Monday, January 6th, 2020 at 1:27 pm

I had a weird and wonderful experience yesterday.

A little background first:  for the last seven years I have never gone on a cruise where I wasn’t at least a little obsessed with being prepared for my lectures.  I leave home with everything as ready to go as I can make it, but I always discover problems with builds or images in the  slides, or decide I need to make it a little shorter or add something I just learned. I look things up that I have new questions about.  I doublecheck pronunciations of  place names and people.  It’s worth every minute to go on that stage ultra confident, and so far I have avoided anything close to a disaster.  Even when my hard drive failed earlier this year in Vietnam, I had a back up plan, or two or three, and limped through the rest of the cruise with the audience unaware anything was wrong.

The last two cruises have been particularly stressful because I have been in the role of destination speaker, meaning that my content is supposed to stick pretty close to the ports we are visiting.  I spent time between cruises a year ago visiting New Zealand, where I had never been, so I could get some awareness of the lay of the land and the general feel of the places we were going . Nevertheless, I still had to talk with a degree of authority about several places I hadn’t been able to visit.  Adding to the stress was the extraordinary number of Aussies and Kiwis on board—well over half the guests.  I hadn’t expected that because I assume people go away to take cruises, but when you live so far from so many of the world’s destinations, a chance to cruise locally is very attractive.  If I was a fraud, Iwould be found out for sure.

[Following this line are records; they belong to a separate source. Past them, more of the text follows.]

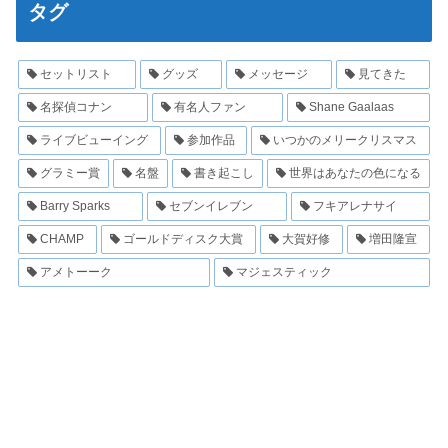
タグ
セットリスト
グッズ
メッセージ
見てきた
名探偵コナン
有名人ファン
Shane Gaalaas
ライブビューイング
参加作品
いつかのメリークリスマス
グラミー賞
名盤
書き起こし
世界はあなたの色になる
Barry Sparks
セブンイレブン
フキアレナサイ
CHAMP
ゴールドディスク大賞
大賀好修
増田隆宣
アメトーーク
マジェスティック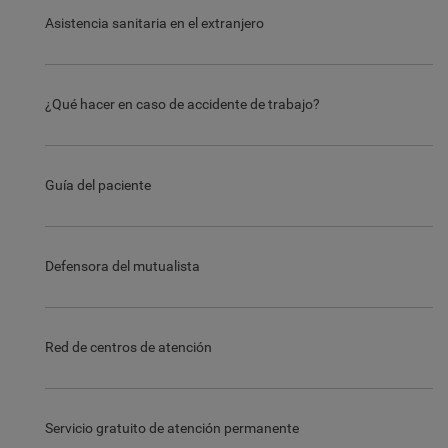
Asistencia sanitaria en el extranjero
¿Qué hacer en caso de accidente de trabajo?
Guía del paciente
Defensora del mutualista
Red de centros de atención
Servicio gratuito de atención permanente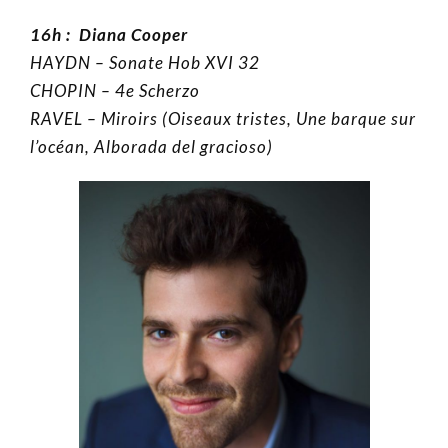
16h :
Diana Cooper
HAYDN – Sonate Hob XVI 32
CHOPIN – 4e Scherzo
RAVEL – Miroirs (Oiseaux tristes, Une barque sur
l’océan, Alborada del gracioso)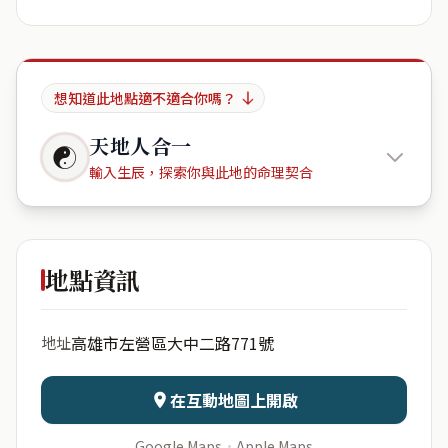
想知道此地點適不適合你嗎？
天地人合一
☯
輸入生辰，探索你與此地的命理契合
新光City
地點資訊
出生年份
月份
高雄市左營區大中二路771號
地址
日期
出生時辰
在互動地圖上開啟
Google Maps
·
Apple Maps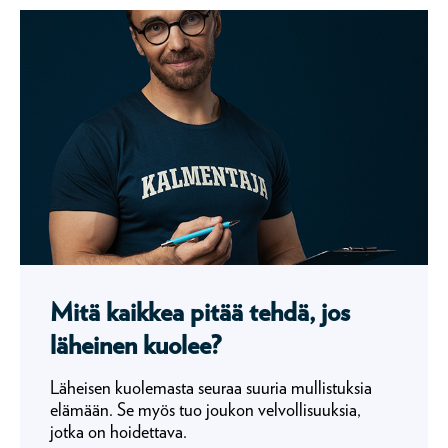
Mitä kaikkea pitää tehdä, jos
läheinen kuolee?
Läheisen kuolemasta seuraa suuria mullistuksia
elämään. Se myös tuo joukon velvollisuuksia,
jotka on hoidettava.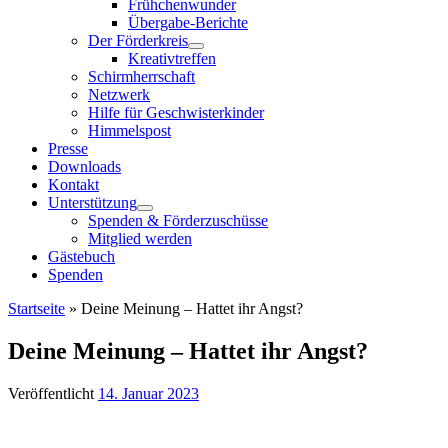
Frühchenwunder
Übergabe-Berichte
Der Förderkreis
Kreativtreffen
Schirmherrschaft
Netzwerk
Hilfe für Geschwisterkinder
Himmelspost
Presse
Downloads
Kontakt
Unterstützung
Spenden & Förderzuschüsse
Mitglied werden
Gästebuch
Spenden
Startseite
»
Deine Meinung – Hattet ihr Angst?
Deine Meinung – Hattet ihr Angst?
Veröffentlicht
14. Januar 2023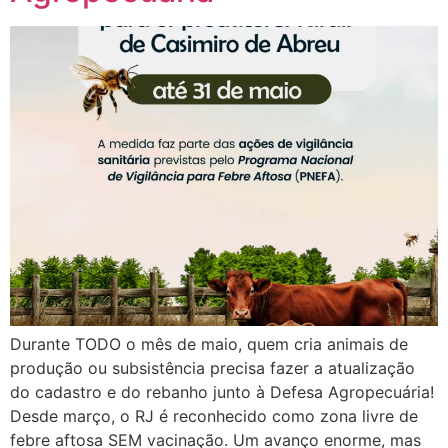
Durante TODO o mês de maio, quem cria animais de
produção ou subsistência precisa fazer a atualização
do cadastro e do rebanho junto à Defesa Agropecuária!
Desde março, o RJ é reconhecido como zona livre de
febre aftosa SEM vacinação. Um avanço enorme, mas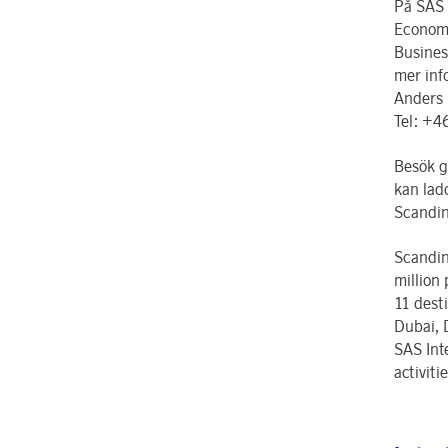
På SAS 
Economy
Busines
mer inf
Anders 
Tel: +4
Besök g
kan lad
Scandin
Scandin
million
11 dest
Dubai, 
SAS Int
activit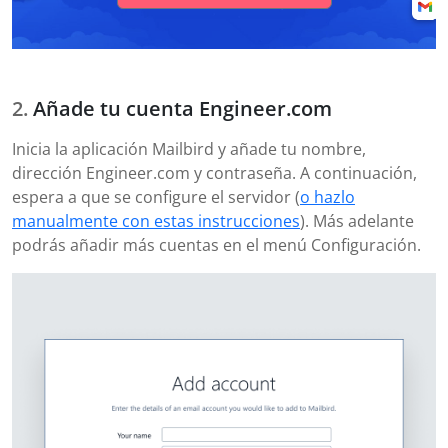
Añade tu cuenta Engineer.com
Inicia la aplicación Mailbird y añade tu nombre,
dirección Engineer.com y contraseña. A continuación,
espera a que se configure el servidor (
o hazlo
manualmente con estas instrucciones
). Más adelante
podrás añadir más cuentas en el menú Configuración.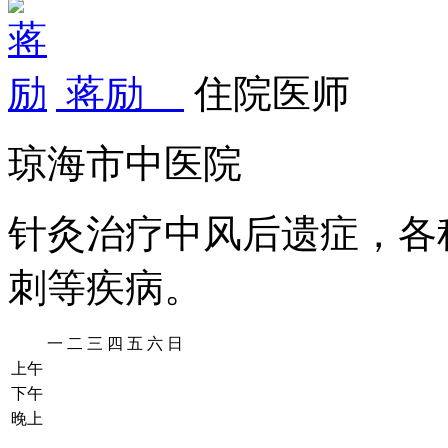
蒋励
住院医师
琼海市中医院
针灸治疗中风后遗症，各
刺等疾病。
一
二
三
四
五
六
日
上午
下午
晚上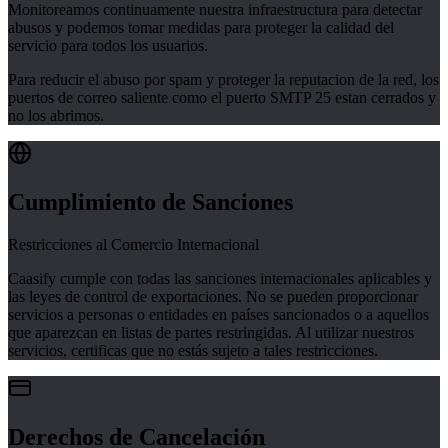
Monitoreamos continuamente nuestra infraestructura para detectar
abusos y podemos tomar medidas para proteger la calidad del
servicio para todos los usuarios.
Para reducir el abuso por spam y proteger la reputacion de la red, los
puertos de correo saliente como el puerto SMTP 25 estan cerrados y
no los abrimos.
Cumplimiento de Sanciones
Restricciones al Comercio Internacional
Caasify cumple con todas las sanciones internacionales aplicables y
las leyes de control de exportaciones. No se pueden proporcionar
servicios a personas o entidades en países sancionados o a aquellos
que aparezcan en listas de partes restringidas. Al utilizar nuestros
servicios, certificas que no estás sujeto a tales restricciones.
Derechos de Cancelación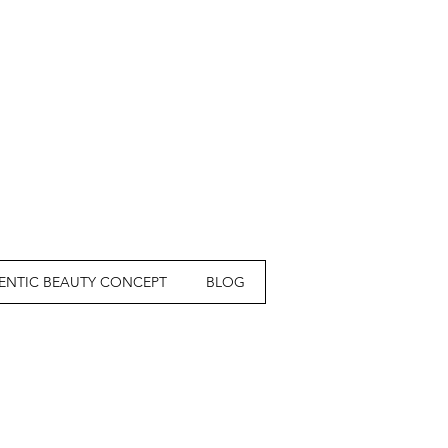
ENTIC BEAUTY CONCEPT
BLOG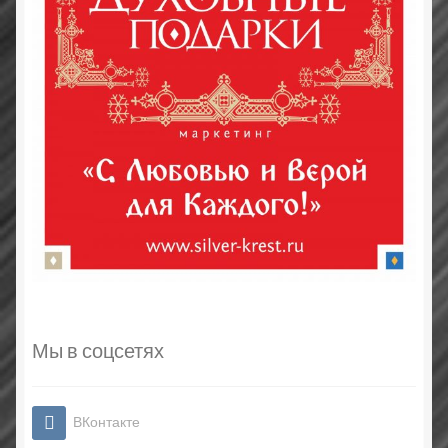
Мы в соцсетях
ВКонтакте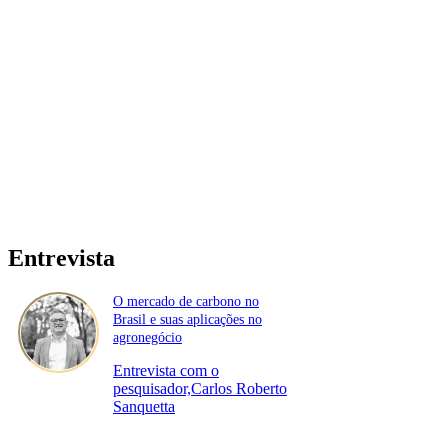
Entrevista
O mercado de carbono no
Brasil e suas aplicações no
agronegócio
Entrevista com o
pesquisador,Carlos Roberto
Sanquetta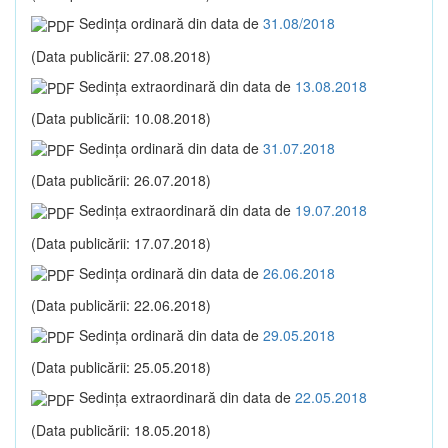
Sedinţa ordinară din data de
31.08/2018
(Data publicării: 27.08.2018)
Sedinţa extraordinară din data de
13.08.2018
(Data publicării: 10.08.2018)
Sedinţa ordinară din data de
31.07.2018
(Data publicării: 26.07.2018)
Sedinţa extraordinară din data de
19.07.2018
(Data publicării: 17.07.2018)
Sedinţa ordinară din data de
26.06.2018
(Data publicării: 22.06.2018)
Sedinţa ordinară din data de
29.05.2018
(Data publicării: 25.05.2018)
Sedinţa extraordinară din data de
22.05.2018
(Data publicării: 18.05.2018)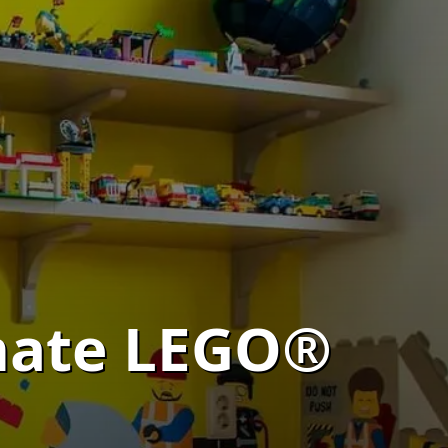
imate LEGO®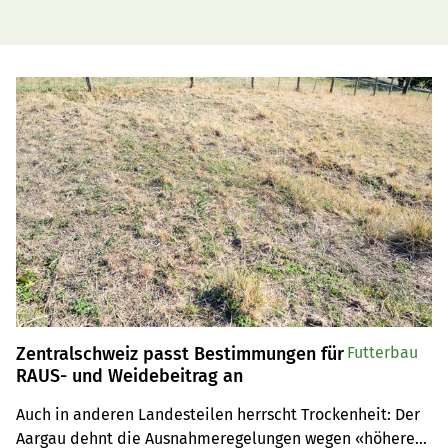
Zentralschweiz passt Bestimmungen für
Futterbau
RAUS- und Weidebeitrag an
Auch in anderen Landesteilen herrscht Trockenheit: Der 
Aargau dehnt die Ausnahmeregelungen wegen «höherer 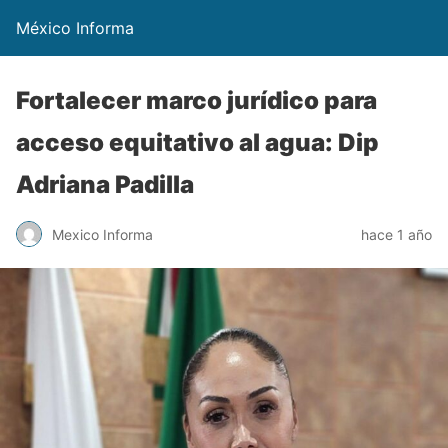
México Informa
Fortalecer marco jurídico para
acceso equitativo al agua: Dip
Adriana Padilla
Mexico Informa
hace 1 año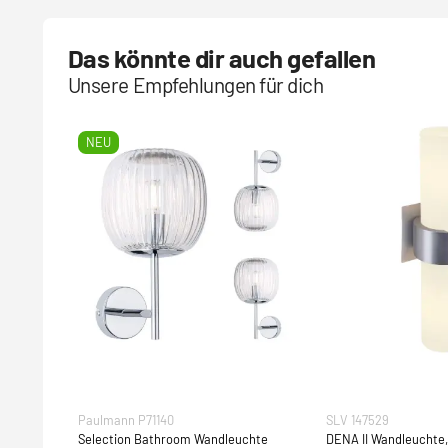
Das könnte dir auch gefallen
Unsere Empfehlungen für dich
NEU
Paulmann P71140
SLV 147529
Selection Bathroom Wandleuchte
DENA II Wandleuchte,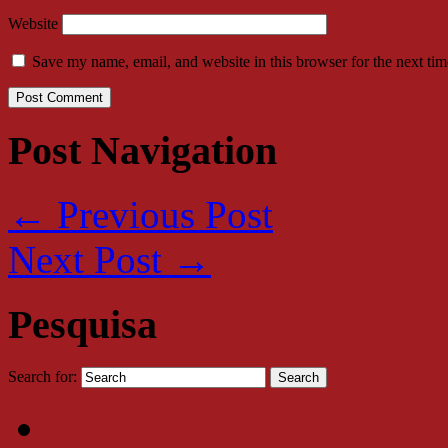
Website
Save my name, email, and website in this browser for the next ti
Post Navigation
←
Previous Post
Next Post
→
Pesquisa
Search for:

It all went off without much of a hitch, and since things went so smoothly I guess I wasn’t aware of how much stress I was experiencing.

On this cruise and the next (the last for this assignment) I am an enrichment speaker.  That means that I can talk more generally about interesting topics of my choosing, like women at sea, famous mutinies, Polynesian navigation and the like.  I am totally in my professorial comfort zone, and in fact have given all of the talks multiple times before.

Yesterday morning I had no lecture to give, and since I am ready for all upcoming ones,  I had nothing at all to do or to worry about.  I was hanging out in my cabin, reading  a totally enjoyable book on my veranda,  drinking a second cup of coffee, watching the  sunlight on the water—all the good stuff passengers on vacation can do.

I went in to my cabin and saw that it was still only about ten in the morning.  I was astonished.  Why in the world was there so much more time than I was used to?  Oh well, I said to myself, and settled in to do something to fritter away a little more time before lunch. I was just bobbing along, floating.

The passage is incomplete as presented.